Our enthusiasm of having our lives back on track was shortlived. Within a few days, it became apparent something was still seriously wrong with me. My strength and condition did not improve as expected, in fact, I got weaker and declined. Drainage was coming from my still-healing chest wound. I was again admitted to the hospital and it was discovered I had developed MRSA (methicillin-resistant Staph Aureus). This necessitated the re-opening of the chest wound for debridement, leaving a tennis ball sized hole in the middle of my chest which ran to the depth of my breast-bone. What was to follow?.....months of being in the hospital.....an array of medications and I.V.- antibiotics...... nurses and needles.... pain and procedures......testing, treatments and therapy.....victories and setbacks. The toll on me was immeasurable......but also on Carol, our sons, family, and friends.
By all means, my medical care was top notch. But at my very worst, I was unable to keep down food or water, my weight dropped to 185 lbs. (a few months prior, my edema problem caused my weight to top out at about 275 lbs.) I laid on an air-bed, frail, weak, and mostly unresponsive.
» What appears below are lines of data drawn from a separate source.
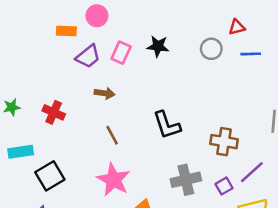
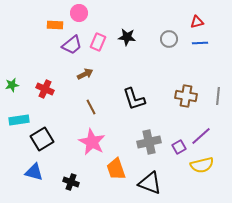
red triangle: (237, 27) -> (197, 22), moved
brown arrow: (105, 93) -> (85, 74), turned -35
brown cross: (224, 142) -> (186, 96), moved

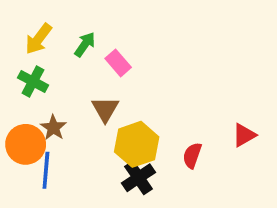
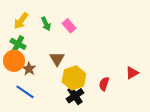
green arrow: (85, 44) -> (46, 24), turned 120
pink rectangle: (118, 63) -> (69, 26), moved
orange circle: (26, 144) -> (14, 61), moved
blue line: (46, 170) -> (25, 92), turned -60

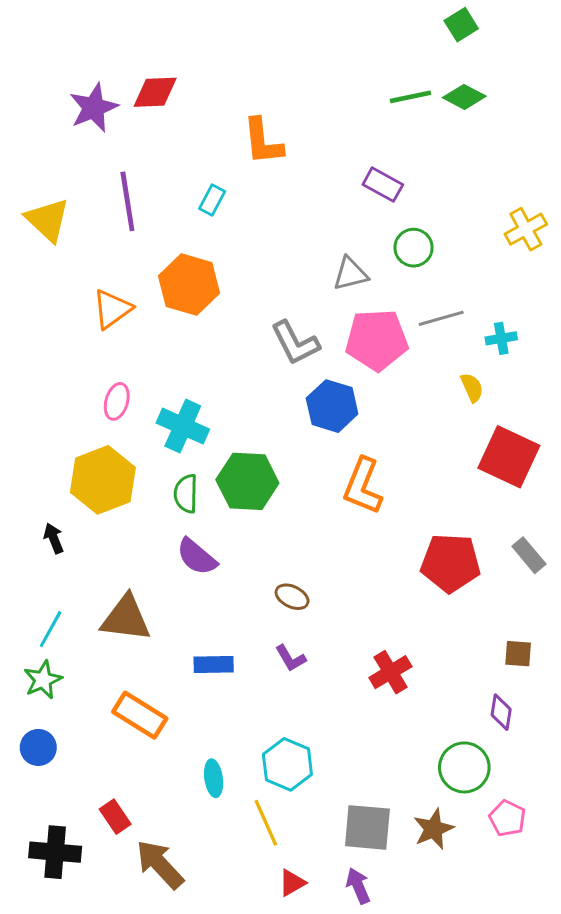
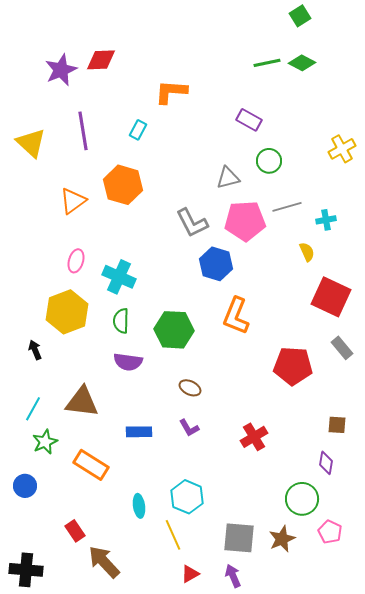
orange L-shape: (263, 141) -> (171, 92), turned 100
green hexagon: (247, 481) -> (174, 330), moved
gray rectangle: (529, 555) -> (342, 348), moved
purple semicircle: (197, 557) -> (128, 362), turned -32
green star: (43, 680) -> (45, 442), moved
black cross: (55, 852) -> (26, 570), moved

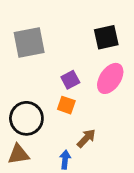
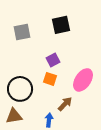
black square: (106, 37) -> (61, 25), moved
gray square: (29, 43) -> (22, 32), size x0.7
pink ellipse: (110, 78) -> (83, 80), moved

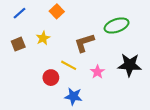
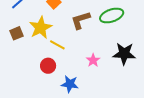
yellow star: (43, 38) -> (40, 28), size x1.6
brown L-shape: (84, 43) -> (81, 20), moved
yellow line: (69, 65) -> (57, 45), moved

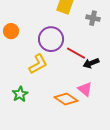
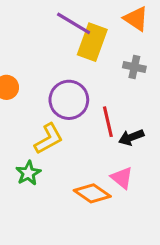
red line: (76, 53) -> (108, 122), turned 48
green star: (20, 94) -> (28, 173), moved

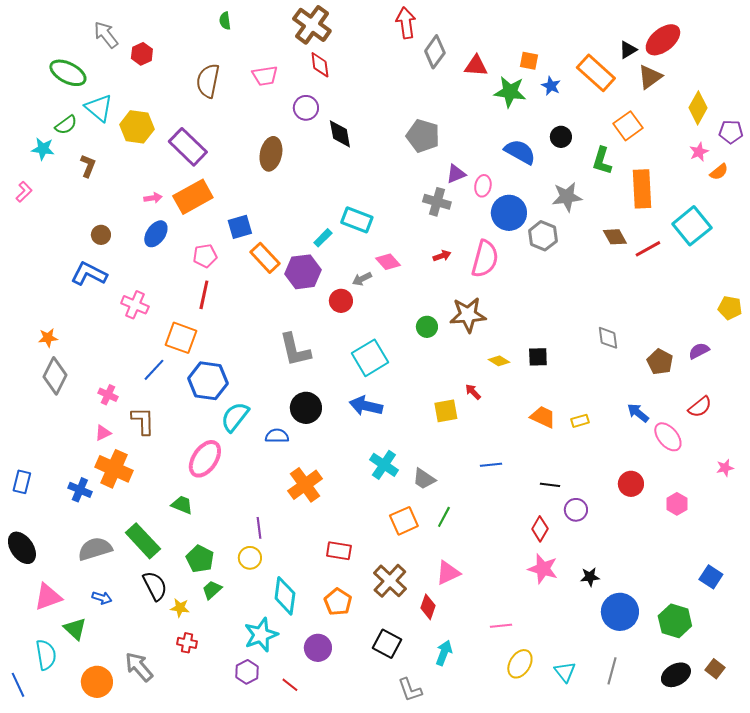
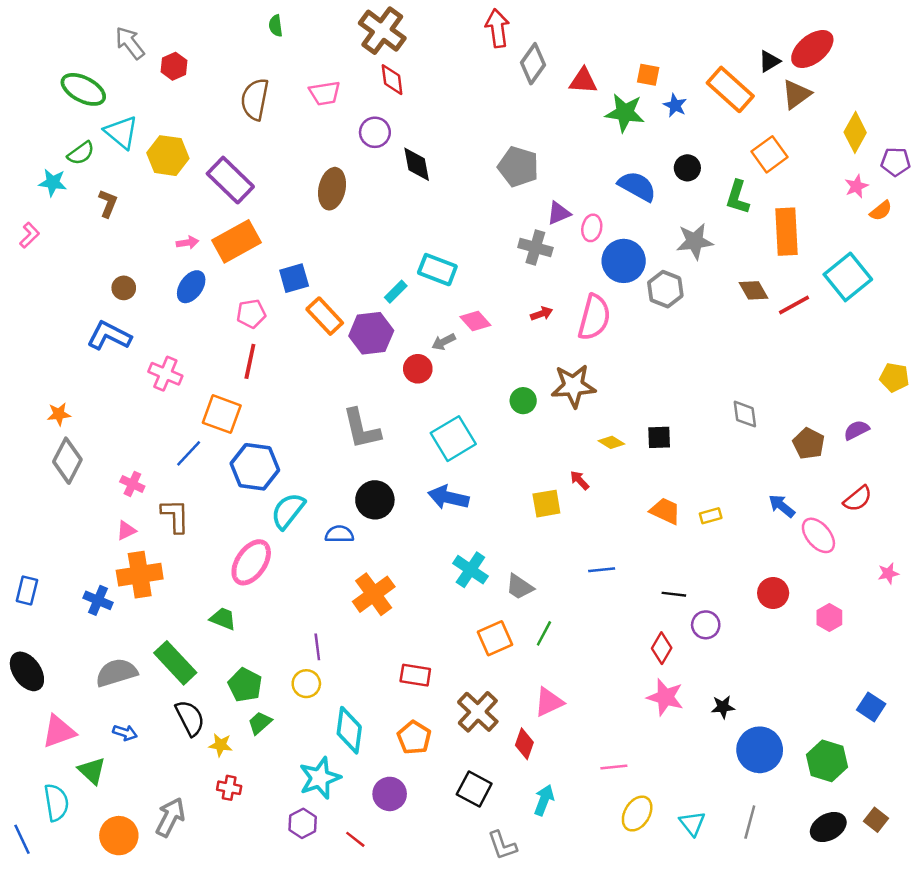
orange cross: (114, 469) -> (140, 575), turned -33
gray arrow: (139, 667) -> (170, 817), turned 68

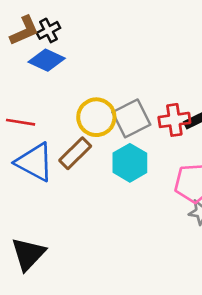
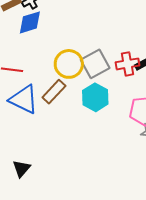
blue diamond: (47, 60) -> (30, 22), turned -40
black triangle: (28, 254) -> (21, 169), size x0.7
At times I would hallucinate and drift in and out of a fog. My chest wound was barely healing even though it was packed and dressed twice a day. Not only was I unable to sit, stand, or walk, my movement was so restricted I could not reach or use the buttons/controls on the side of the hospital bed. My arms were black and blue and my veins were a wreck from months of the I.V.- antibiotics. At times, I hesitate to admit, I laid there alone at night in my diaper wondering just how long it could last and how bad it would get.
Slowly and steadily, it all began to get better. By April 2002, I made it home for good. My wounds gradually healed, and I began extensive physical and occupational therapy to regain my function and mobility. I had cataract surgery to repair damage done by the high-dose steroids required during my long hospital stay. A successful wrist surgery followed too (synovectomy and tendon transfer). By late 2003, I took my first steps with a cane and some steps unassisted --- a breakthrough from the platform walker I had been using. I have come a long way, but have a long way to go.
Arthur can seem insidious. Arthur can be the great destroyer. He can spoil your dreams, destroy and deform your body, ruin your career, and deplete your bank account. I fight Arthur the best I can with strength, spirit, support, and serenity. As we entered 2004, Carol and I have 45 years experience between us of living and dealing with Arthur. We strive to be survivors of Arthur's many challenges and the striving never stops. We are marked by scars, literally and figuratively. We wear and share the scars from our experiences so that we can continue to help ourselves by helping others.
Richard "Rick" Eustice
Note from Carol: After another serious bout of illness, Rick passed away September 22, 2010. No one fought rheumatoid arthritis and the complications that came his way with more strength and spirit. Rest in peace my dear husband.
Rick and Carol Eustice - Wedding Day - May 1997
Our miniature dachshund, Haley.
Name should really be "Barkley" :) Haley went on to doggy heaven in October 2009.